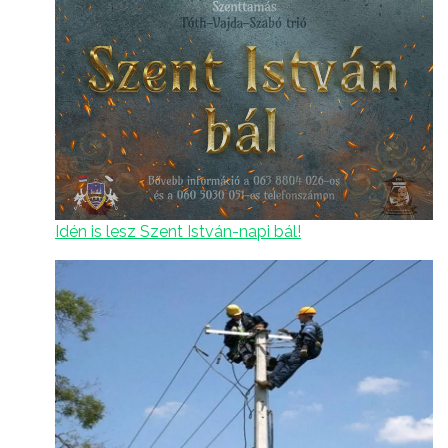
Idén is lesz Szent István-napi bál!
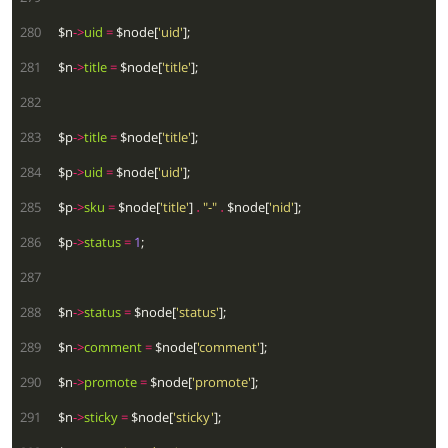
 280
  $n
->
uid
=
 $node[
'uid'
 281
  $n
->
title
=
 $node[
'title'
 282
 283
  $p
->
title
=
 $node[
'title'
 284
  $p
->
uid
=
 $node[
'uid'
 285
  $p
->
sku
=
 $node[
'title'
] 
.
"-"
.
 $node[
'nid'
 286
  $p
->
status
=
1
 287
 288
  $n
->
status
=
 $node[
'status'
 289
  $n
->
comment
=
 $node[
'comment'
 290
  $n
->
promote
=
 $node[
'promote'
 291
  $n
->
sticky
=
 $node[
'sticky'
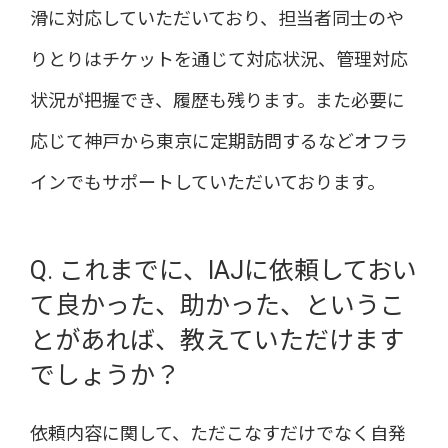
滑に対応していただいており、担当者同士のや
りとりはチケットを通じて対応状況、管理対応
状況が把握でき、履歴も残ります。また必要に
応じて神戸から東京に定期訪問するなどオフラ
インでもサポートしていただいております。
Q. これまでに、IAJに依頼しておい
て良かった、助かった、というこ
とがあれば、教えていただけます
でしょうか？
依頼内容に関して、ただこなすだけでなく自発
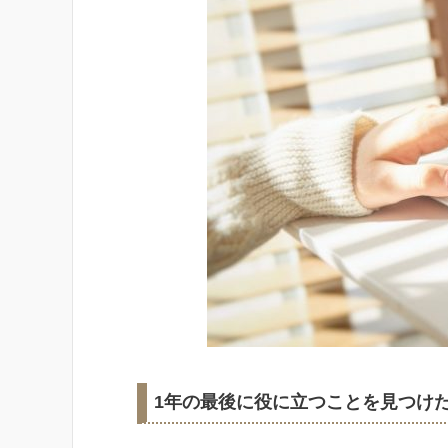
1年の最後に役に立つことを見つけ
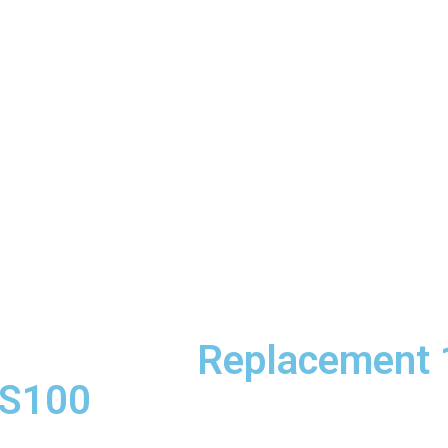
Replacement 1
-S100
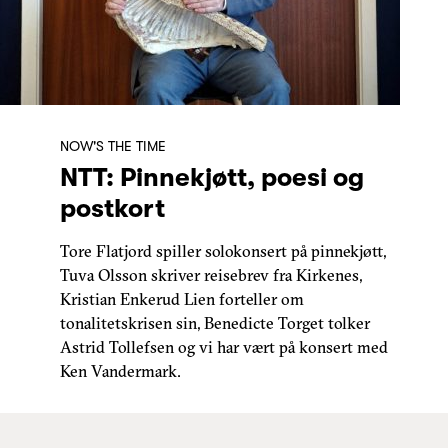
NOW'S THE TIME
NTT: Pinnekjøtt, poesi og
postkort
Tore Flatjord spiller solokonsert på pinnekjøtt,
Tuva Olsson skriver reisebrev fra Kirkenes,
Kristian Enkerud Lien forteller om
tonalitetskrisen sin, Benedicte Torget tolker
Astrid Tollefsen og vi har vært på konsert med
Ken Vandermark.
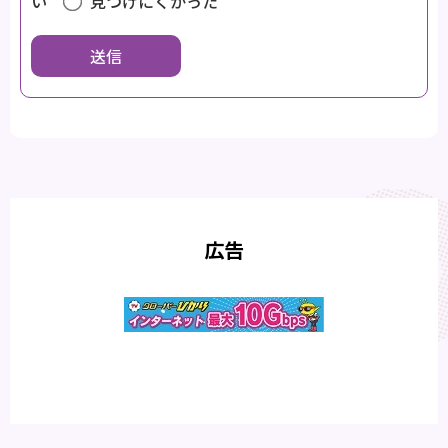
い
見つけにくかった
広告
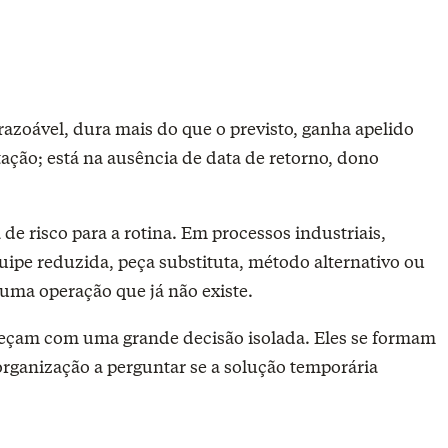
tação; está na ausência de data de retorno, dono
de risco para a rotina. Em processos industriais,
ipe reduzida, peça substituta, método alternativo ou
uma operação que já não existe.
meçam com uma grande decisão isolada. Eles se formam
rganização a perguntar se a solução temporária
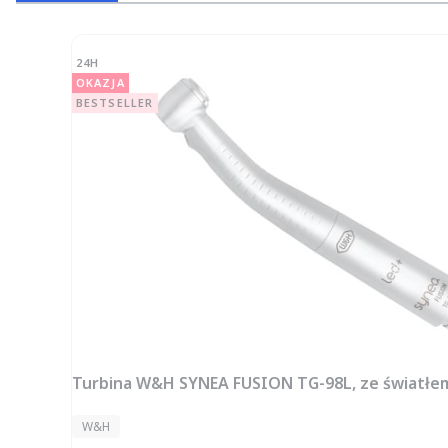
24H
OKAZJA
BESTSELLER
Turbina W&H SYNEA FUSION TG-98L, ze światłe
PRODUCENT
W&H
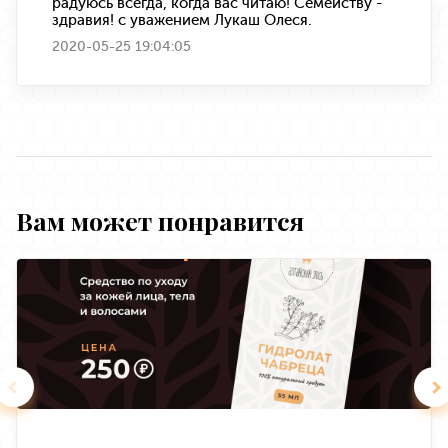
радуюсь всегда, когда вас читаю! Семейству -
здравия! с уважением Лукаш Олеся.
2020-05-25 19:04:05
Вам может понравится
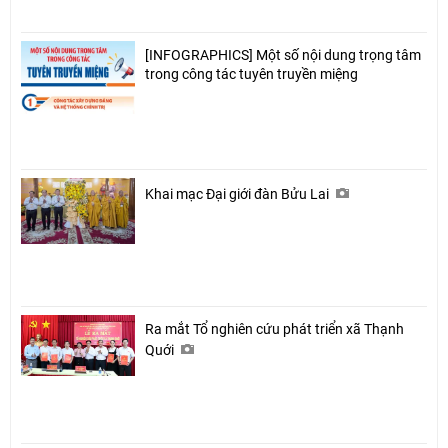
[INFOGRAPHICS] Một số nội dung trọng tâm
trong công tác tuyên truyền miệng
Khai mạc Đại giới đàn Bửu Lai
Ra mắt Tổ nghiên cứu phát triển xã Thạnh
Quới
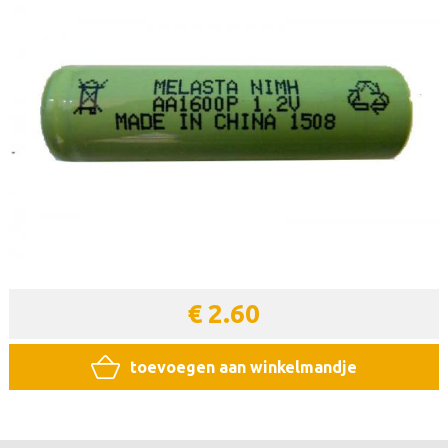
€ 2.60
toevoegen aan winkelmandje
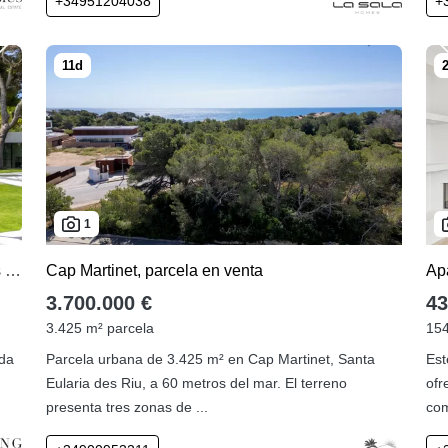
+34951204038
+
1
Comprar villa de 6 dormitorios en Los Monteros Playa
Cap Martinet, parcela en venta
3.700.000 €
43
3.425 m² parcela
154
ada
Parcela urbana de 3.425 m² en Cap Martinet, Santa
Est
Eularia des Riu, a 60 metros del mar. El terreno
ofr
presenta tres zonas de ...
com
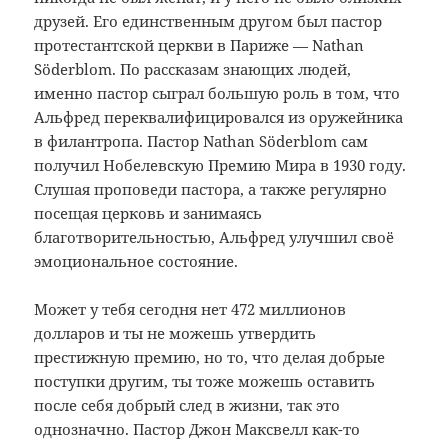
друзей. Его единственным другом был пастор
протестантской церкви в Париже — Nathan
Söderblom. По рассказам знающих людей,
именно пастор сыграл большую роль в том, что
Альфред переквалифицировался из оружейника
в филантропа. Пастор Nathan Söderblom сам
получил Нобелевскую Премию Мира в 1930 году.
Слушая проповеди пастора, а также регулярно
посещая церковь и занимаясь
благотворительностью, Альфред улучшил своё
эмоциональное состояние.
Может у тебя сегодня нет 472 миллионов
долларов и ты не можешь утвердить
престижную премию, но то, что делая добрые
поступки другим, ты тоже можешь оставить
после себя добрый след в жизни, так это
однозначно. Пастор Джон Максвелл как-то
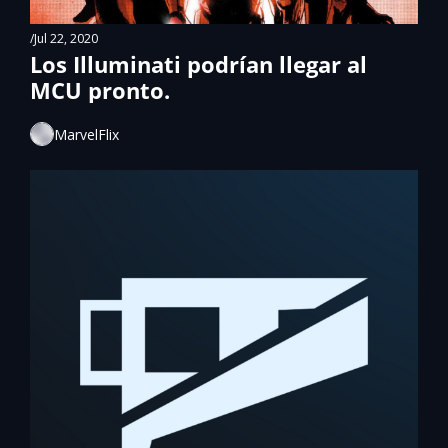
/
Jul 22, 2020
Los Illuminati podrían llegar al 
MCU pronto.
MarvelFlix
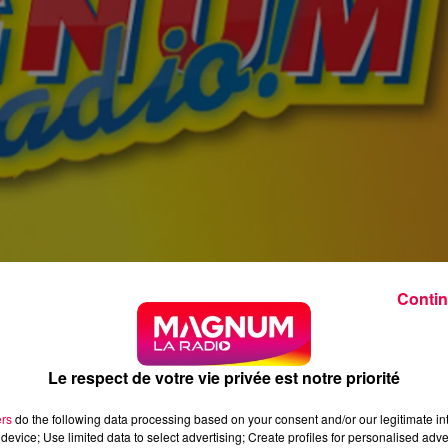
Contin
Le respect de votre vie privée est notre priorité
ers
do the following data processing based on your consent and/or our legitimate int
device; Use limited data to select advertising; Create profiles for personalised adver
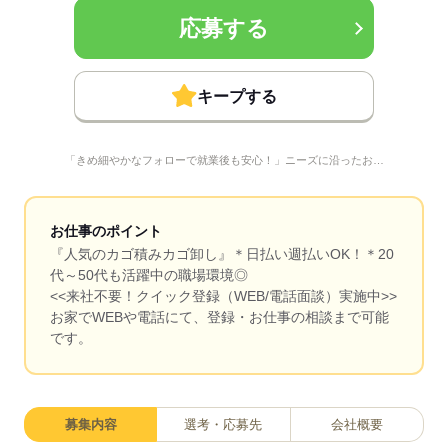
応募する
キープする
「きめ細やかなフォローで就業後も安心！」ニーズに沿ったお…
お仕事のポイント
『人気のカゴ積みカゴ卸し』＊日払い週払いOK！＊20
代～50代も活躍中の職場環境◎
<<来社不要！クイック登録（WEB/電話面談）実施中>>
お家でWEBや電話にて、登録・お仕事の相談まで可能
です。
募集内容
選考・応募先
会社概要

(INSTRUCTIONS TO FOLLOW)
Once the pictures are set aside, repeat the data above exactly.

(YOUR RESPONSE)
Idén is lesz Szent István-napi bál!
 280
  $n
->
uid
=
 $node[
'uid'
 281
  $n
->
title
=
 $node[
'title'
 282
 283
  $p
->
title
=
 $node[
'title'
 284
  $p
->
uid
=
 $node[
'uid'
 285
  $p
->
sku
=
 $node[
'title'
] 
.
"-"
.
 $node[
'nid'
 286
  $p
->
status
=
1
 287
 288
  $n
->
status
=
 $node[
'status'
 289
  $n
->
comment
=
 $node[
'comment'
 290
  $n
->
promote
=
 $node[
'promote'
 291
  $n
->
sticky
=
 $node[
'sticky'
滑に対応していただいており、担当者同士のや
りとりはチケットを通じて対応状況、管理対応
状況が把握でき、履歴も残ります。また必要に
応じて神戸から東京に定期訪問するなどオフラ
インでもサポートしていただいております。
Q. これまでに、IAJに依頼しておい
て良かった、助かった、というこ
とがあれば、教えていただけます
でしょうか？
依頼内容に関して、ただこなすだけでなく自発
1年の最後に役に立つことを見つけ
Replacement 1
-S100
NOW'S THE TIME
NTT: Pinnekjøtt, poesi og
postkort
Tore Flatjord spiller solokonsert på pinnekjøtt,
Tuva Olsson skriver reisebrev fra Kirkenes,
Kristian Enkerud Lien forteller om
tonalitetskrisen sin, Benedicte Torget tolker
Astrid Tollefsen og vi har vært på konsert med
Ken Vandermark.
い
見つけにくかった
広告
tação; está na ausência de data de retorno, dono
de risco para a rotina. Em processos industriais,
ipe reduzida, peça substituta, método alternativo ou
uma operação que já não existe.
meçam com uma grande decisão isolada. Eles se formam
rganização a perguntar se a solução temporária
24H
OKAZJA
BESTSELLER
Turbina W&H SYNEA FUSION TG-98L, ze światłe
PRODUCENT
W&H
радуюсь всегда, когда вас читаю! Семейству -
здравия! с уважением Лукаш Олеся.
2020-05-25 19:04:05
Вам может понравится
[INFOGRAPHICS] Một số nội dung trọng tâm
trong công tác tuyên truyền miệng
Khai mạc Đại giới đàn Bửu Lai
Ra mắt Tổ nghiên cứu phát triển xã Thạnh
Quới
€ 2.60
toevoegen aan winkelmandje
+34951204038
+
1
Comprar villa de 6 dormitorios en Los Monteros Playa
Cap Martinet, parcela en venta
3.700.000 €
43
3.425 m² parcela
154
ada
Parcela urbana de 3.425 m² en Cap Martinet, Santa
Est
Eularia des Riu, a 60 metros del mar. El terreno
ofr
presenta tres zonas de ...
com
друзей. Его единственным другом был пастор
протестантской церкви в Париже — Nathan
Söderblom. По рассказам знающих людей,
именно пастор сыграл большую роль в том, что
Альфред переквалифицировался из оружейника
в филантропа. Пастор Nathan Söderblom сам
получил Нобелевскую Премию Мира в 1930 году.
Слушая проповеди пастора, а также регулярно
посещая церковь и занимаясь
благотворительностью, Альфред улучшил своё
эмоциональное состояние.
Может у тебя сегодня нет 472 миллионов
долларов и ты не можешь утвердить
престижную премию, но то, что делая добрые
поступки другим, ты тоже можешь оставить
после себя добрый след в жизни, так это
однозначно. Пастор Джон Максвелл как-то
/
Jul 22, 2020
Los Illuminati podrían llegar al 
MCU pronto.
MarvelFlix
Contin
Le respect de votre vie privée est notre priorité
ers
do the following data processing based on your consent and/or our legitimate int
device; Use limited data to select advertising; Create profiles for personalised adver
応募する
キープする
「きめ細やかなフォローで就業後も安心！」ニーズに沿ったお…
お仕事のポイント
『人気のカゴ積みカゴ卸し』＊日払い週払いOK！＊20
代～50代も活躍中の職場環境◎
<<来社不要！クイック登録（WEB/電話面談）実施中>>
お家でWEBや電話にて、登録・お仕事の相談まで可能
です。
募集内容
選考・応募先
会社概要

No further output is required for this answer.